What you have to do
Would you reproduce exactly the lines below from the one holding "For every named target in this 768×847" through the one holding "Home (169, 148)", inclusive, and no others?

Source information

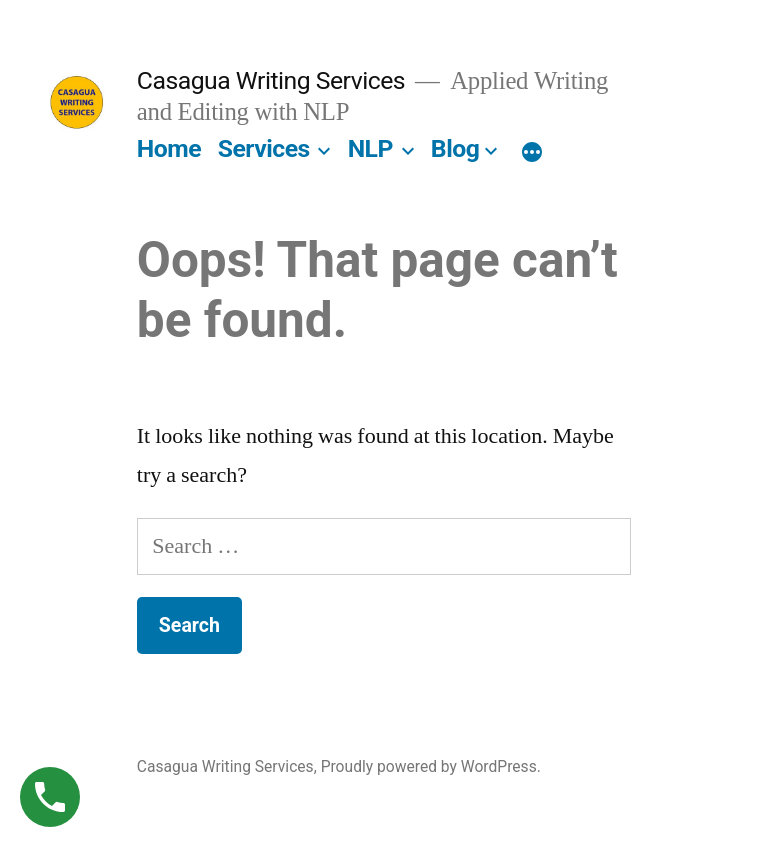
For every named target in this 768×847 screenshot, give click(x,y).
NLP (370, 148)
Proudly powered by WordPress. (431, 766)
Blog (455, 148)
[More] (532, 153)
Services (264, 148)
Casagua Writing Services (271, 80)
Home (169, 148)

--

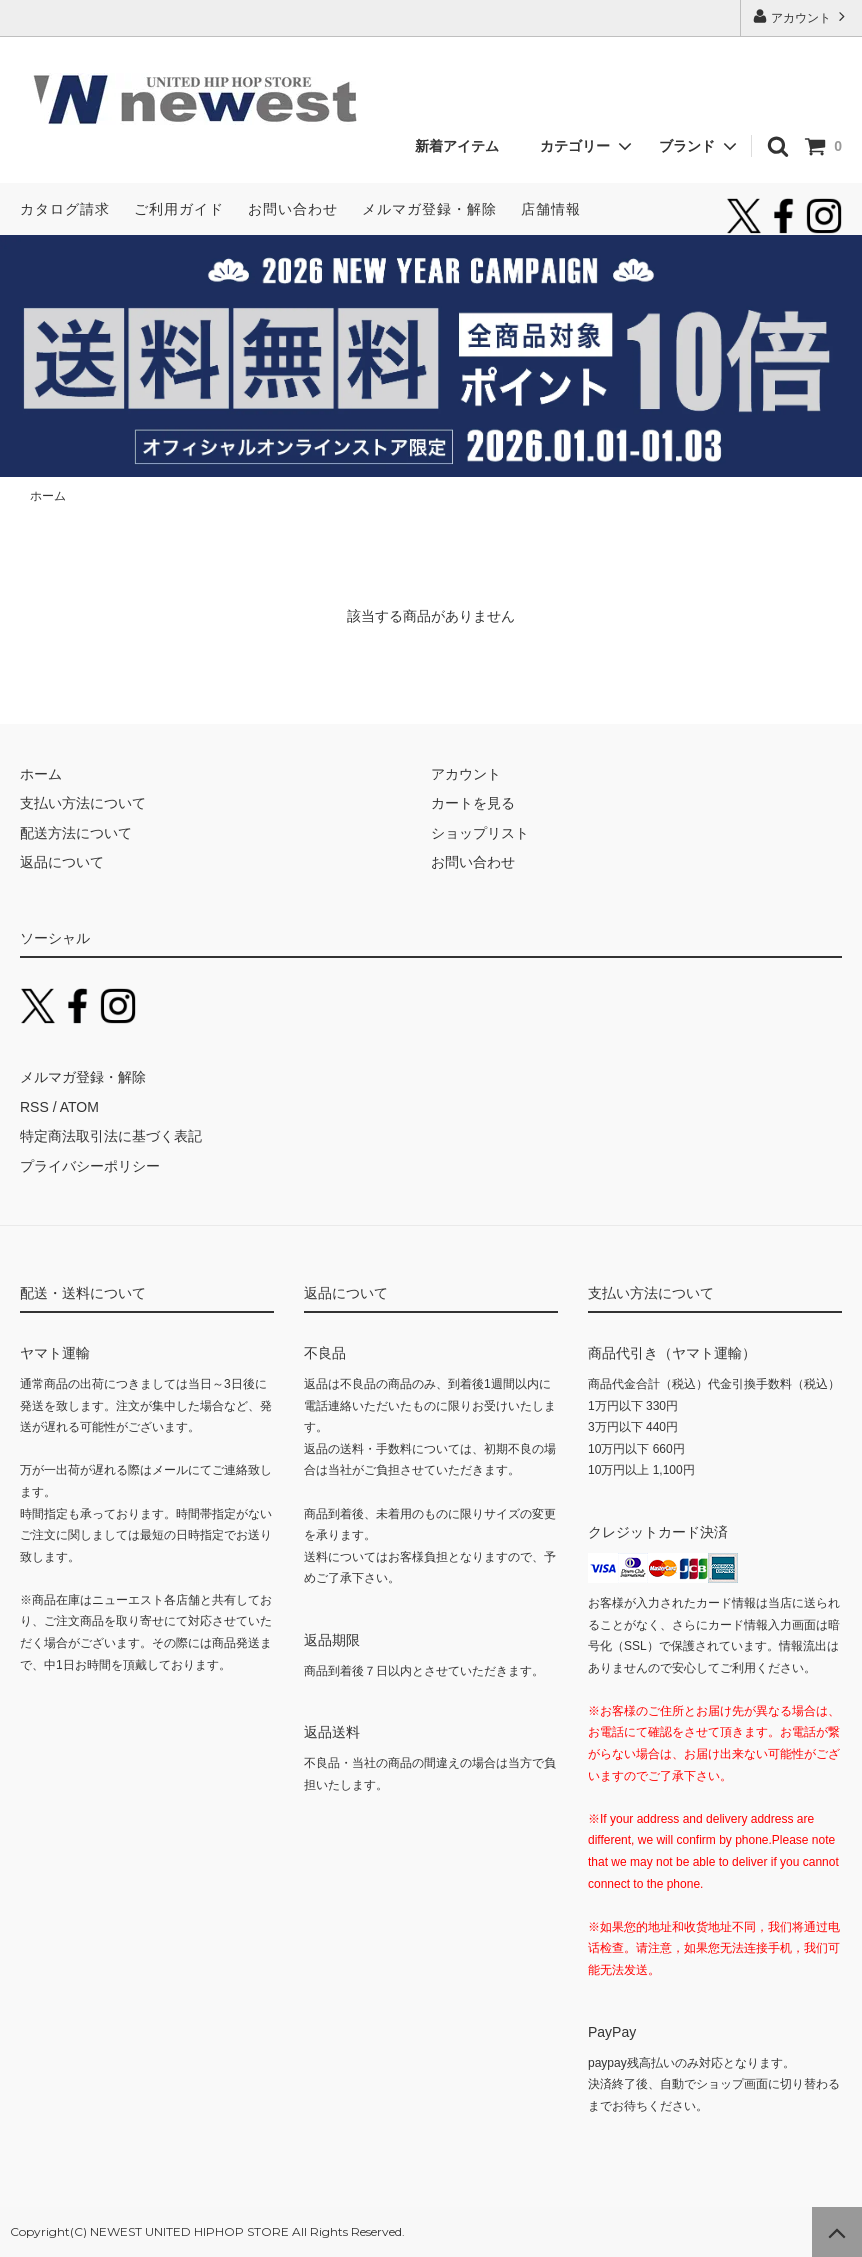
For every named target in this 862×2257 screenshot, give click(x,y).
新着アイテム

---

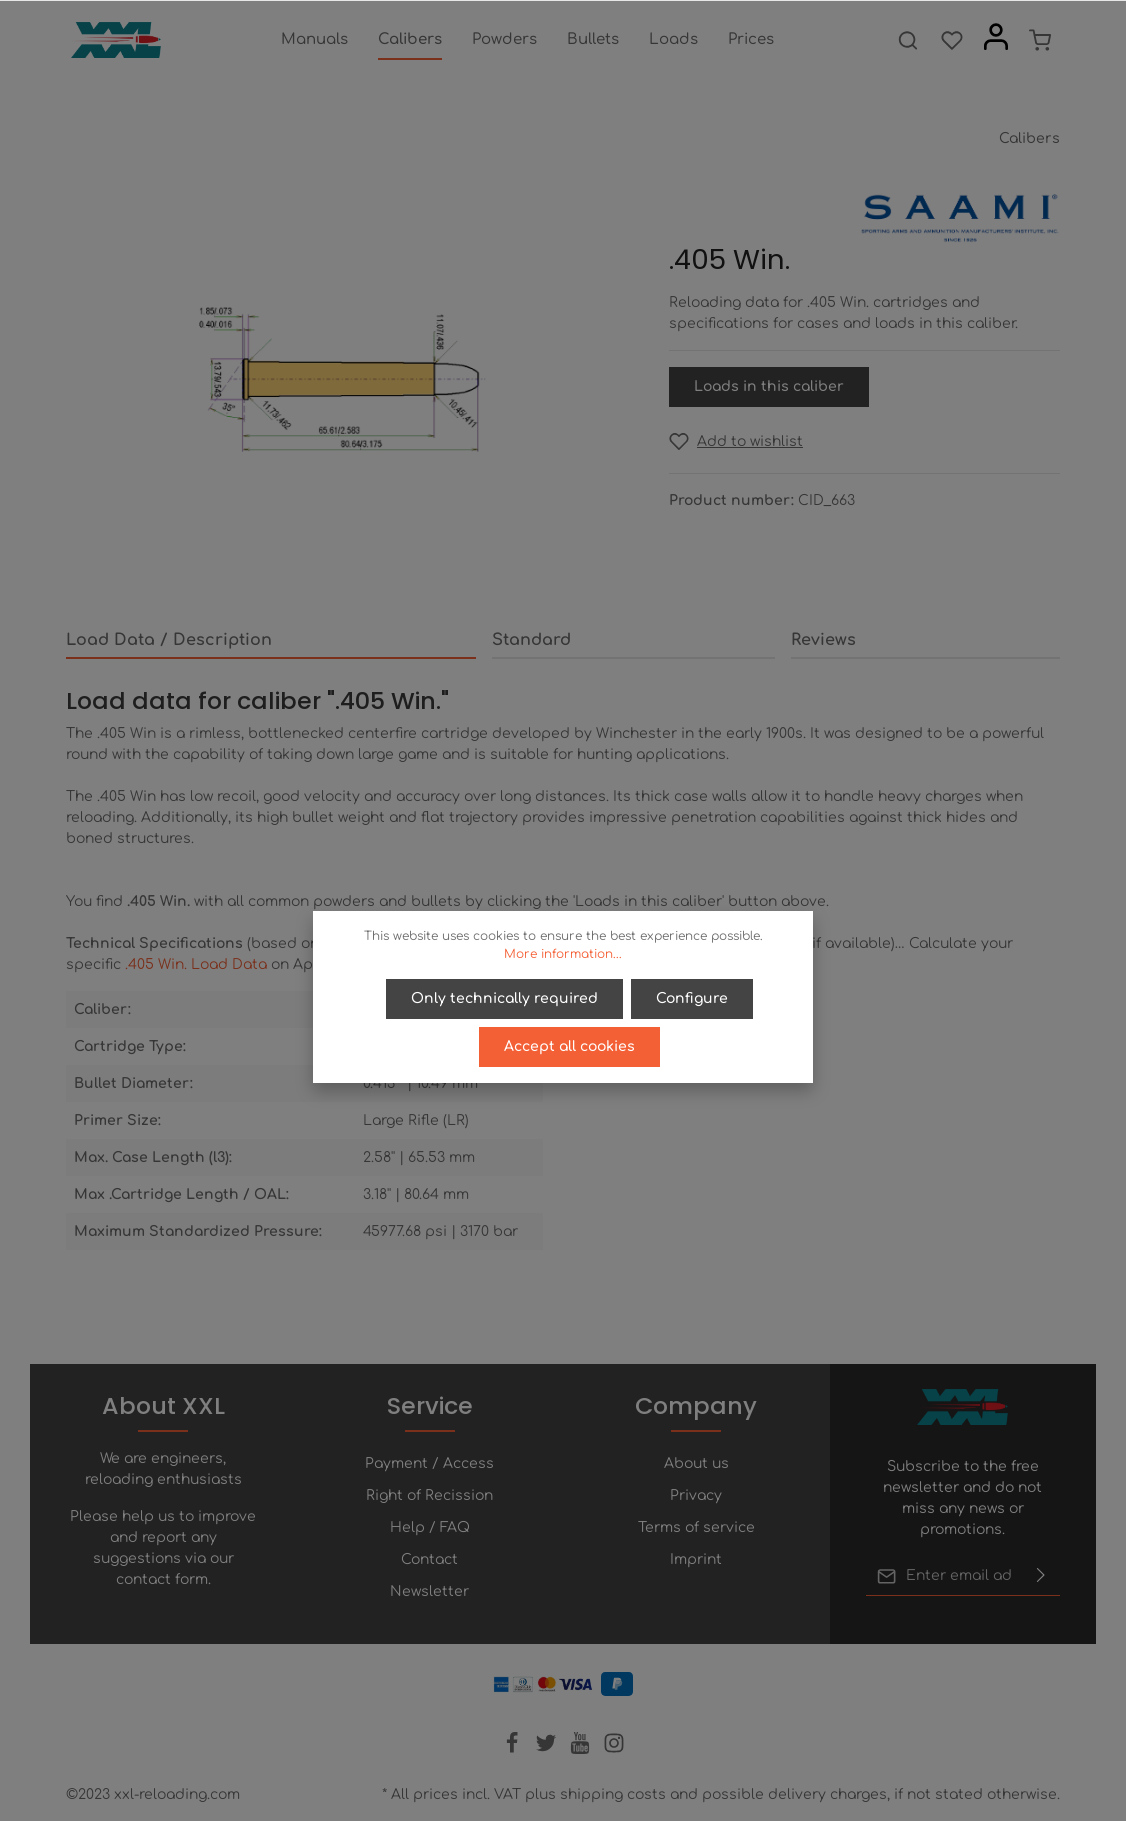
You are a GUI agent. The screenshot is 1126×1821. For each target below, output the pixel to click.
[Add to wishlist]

Solution for this task
For every named target in this 768×847 screenshot, give click(x,y).
NLP (370, 148)
Proudly powered by WordPress. (431, 766)
Blog (455, 148)
[More] (532, 153)
Services (264, 148)
Casagua Writing Services (271, 80)
Home (169, 148)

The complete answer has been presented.